McCloskey had a high public profile during his time in Washington, preparing several senior politicians for reception into the Catholic Church, including former House Speaker Newt Gingrich and serving U.S. Ambassador-at-Large for Religious Freedom Sam Brownback.
In a statement released by Msgr. Thomas Bohlin, Vicar of Opus Dei in the United States, the prelature expressed its sorrow and called any case of harassment or abuse “abhorrent.”
“What happened was deeply painful for the woman, and we are very sorry for all she suffered,” Bohlin wrote. “I am very sorry for any suffering caused to any woman by Father McCloskey’s actions and pray that God may bring healing to her.”
“I am painfully aware of all that the Church is suffering, and I am very sorry that we in Opus Dei have added to it. Let us ask God to show mercy on all of us in the Church at this difficult time.”

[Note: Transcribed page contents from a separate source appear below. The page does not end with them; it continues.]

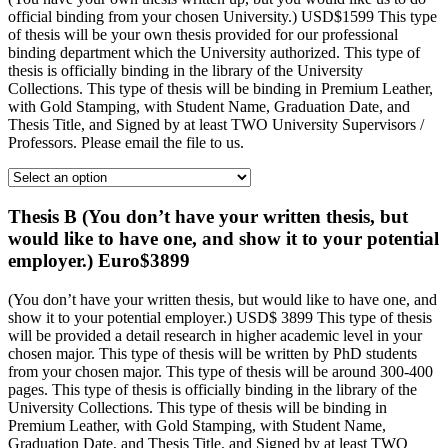
official binding from your chosen University.) USD$1599 This type
of thesis will be your own thesis provided for our professional
binding department which the University authorized. This type of
thesis is officially binding in the library of the University
Collections. This type of thesis will be binding in Premium Leather,
with Gold Stamping, with Student Name, Graduation Date, and
Thesis Title, and Signed by at least TWO University Supervisors /
Professors. Please email the file to us.
Thesis B (You don’t have your written thesis, but
would like to have one, and show it to your potential
employer.) Euro$3899
(You don’t have your written thesis, but would like to have one, and
show it to your potential employer.) USD$ 3899 This type of thesis
will be provided a detail research in higher academic level in your
chosen major. This type of thesis will be written by PhD students
from your chosen major. This type of thesis will be around 300-400
pages. This type of thesis is officially binding in the library of the
University Collections. This type of thesis will be binding in
Premium Leather, with Gold Stamping, with Student Name,
Graduation Date, and Thesis Title, and Signed by at least TWO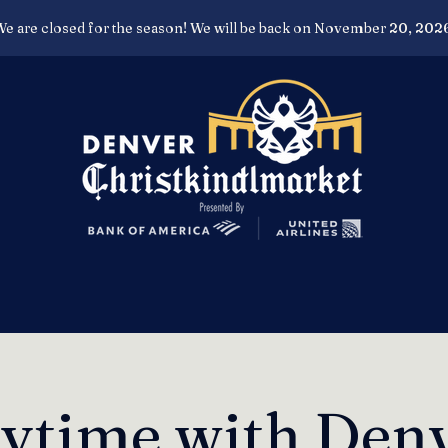
e are closed for the season! We will be back on November 20, 202
rytime with Denv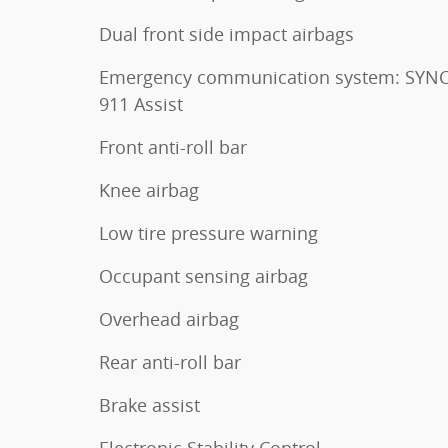
Dual front side impact airbags
Emergency communication system: SYNC
911 Assist
Front anti-roll bar
Knee airbag
Low tire pressure warning
Occupant sensing airbag
Overhead airbag
Rear anti-roll bar
Brake assist
Electronic Stability Control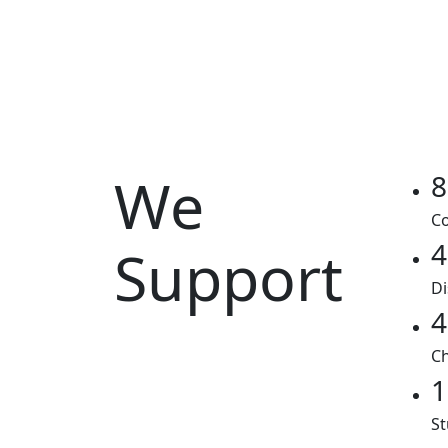
We
8
Co
4
Support
Di
4
Ch
1
St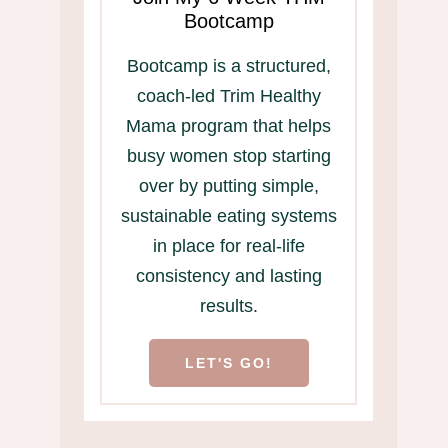
Bootcamp
Bootcamp is a structured,
coach-led Trim Healthy
Mama program that helps
busy women stop starting
over by putting simple,
sustainable eating systems
in place for real-life
consistency and lasting
results.
LET'S GO!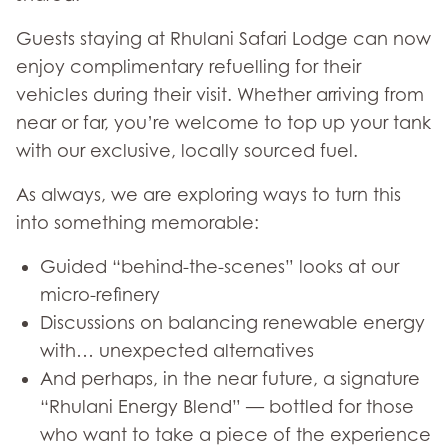
Guests staying at Rhulani Safari Lodge can now
enjoy complimentary refuelling for their
vehicles during their visit. Whether arriving from
near or far, you’re welcome to top up your tank
with our exclusive, locally sourced fuel.
As always, we are exploring ways to turn this
into something memorable:
Guided “behind-the-scenes” looks at our
micro-refinery
Discussions on balancing renewable energy
with… unexpected alternatives
And perhaps, in the near future, a signature
“Rhulani Energy Blend” — bottled for those
who want to take a piece of the experience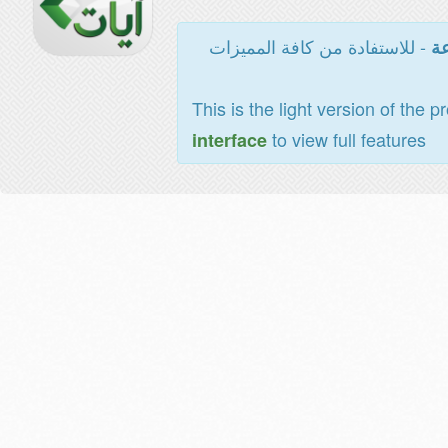
- للاستفادة من كافة المميزات
ال
This is the light version of the p
to view full features
interface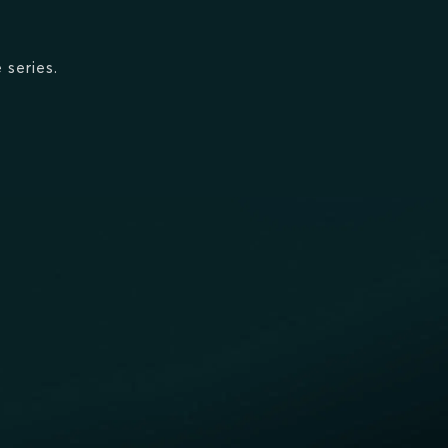
 series.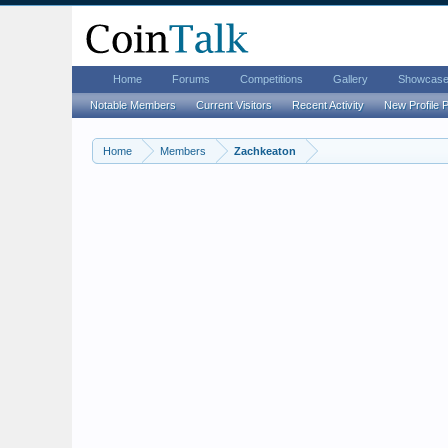
Home
Forums
Competitions
Gallery
Showcas
Notable Members
Current Visitors
Recent Activity
New Profile 
Home
Members
Zachkeaton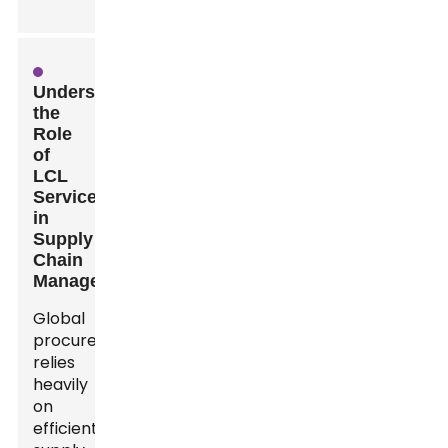
Understanding
the
Role
of
LCL
Services
in
Supply
Chain
Management
Global
procurement
relies
heavily
on
efficient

The Washington Post reported that McCloskey groped the woman on several occasions while giving her spiritual direction. According to that report, the woman was left with feelings of guilt and shame, and struggled with depression. The Post also reported that the woman took her concerns to McCloskey in the confessional, where he absolved her.

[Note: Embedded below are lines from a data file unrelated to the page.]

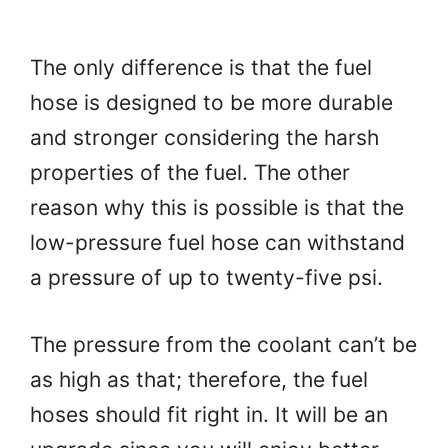
The only difference is that the fuel
hose is designed to be more durable
and stronger considering the harsh
properties of the fuel. The other
reason why this is possible is that the
low-pressure fuel hose can withstand
a pressure of up to twenty-five psi.
The pressure from the coolant can’t be
as high as that; therefore, the fuel
hoses should fit right in. It will be an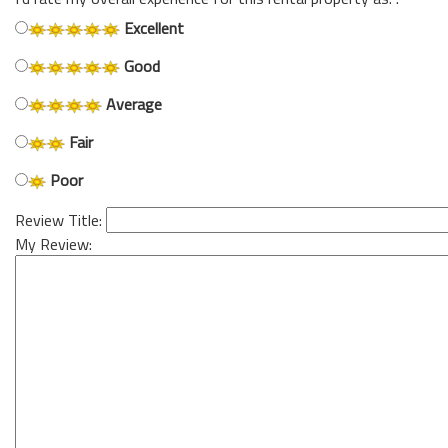
Excellent
Good
Average
Fair
Poor
Review Title:
My Review: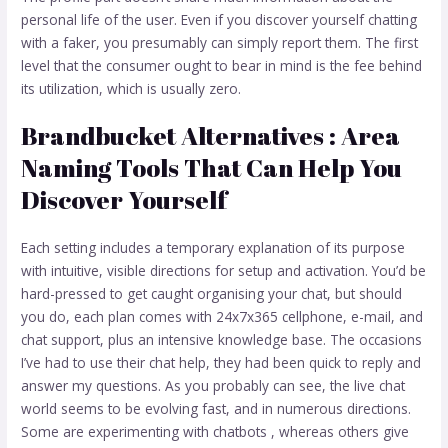
personal life of the user. Even if you discover yourself chatting
with a faker, you presumably can simply report them. The first
level that the consumer ought to bear in mind is the fee behind
its utilization, which is usually zero.
Brandbucket Alternatives : Area
Naming Tools That Can Help You
Discover Yourself
Each setting includes a temporary explanation of its purpose
with intuitive, visible directions for setup and activation. You’d be
hard-pressed to get caught organising your chat, but should
you do, each plan comes with 24x7x365 cellphone, e-mail, and
chat support, plus an intensive knowledge base. The occasions
I’ve had to use their chat help, they had been quick to reply and
answer my questions. As you probably can see, the live chat
world seems to be evolving fast, and in numerous directions.
Some are experimenting with chatbots , whereas others give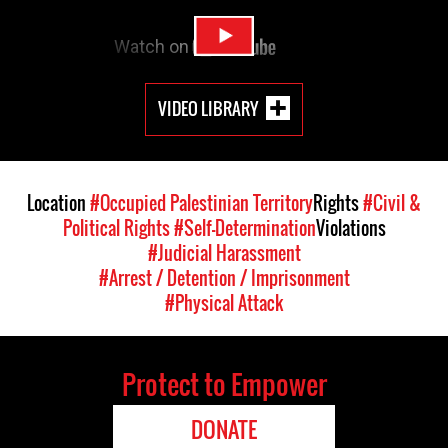
VIDEO LIBRARY
Location
#Occupied Palestinian Territory
Rights
#Civil &
Political Rights
#Self-Determination
Violations
#Judicial Harassment
#Arrest / Detention / Imprisonment
#Physical Attack
Protect to Empower
DONATE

Bohlin said that Opus Dei had acted swiftly when the complaint was first made, telling McCloskey to have no further contact with the woman and to offer spiritual direction to women only through a screen in a traditional confessional – something Bohlin noted was already a rule for Opus Dei priests.
“After investigating the complaint in subsequent months, we found the complaint to be credible, and in December 2003, Father McCloskey was removed from his position at the CIC,” Bohlin said in the statement.
After leaving Washington, McCloskey was first sent to the United Kingdom before being assignments in different regions of the United States. McCloskey has since returned to the Washington area because of his declining health.
Bohlin stated that McCloskey’s ministry had been restricted since he left Washington, and his contact with women limited to the confessional. “Throughout the years, we were careful to ensure that he would not have any opportunities to engage in the kind of actions that led to the complaint.”
Opus Dei is personal prelature founded in Spain by St. Jose Maria Escriva in 1928 and first approved by the Vatican in 1950.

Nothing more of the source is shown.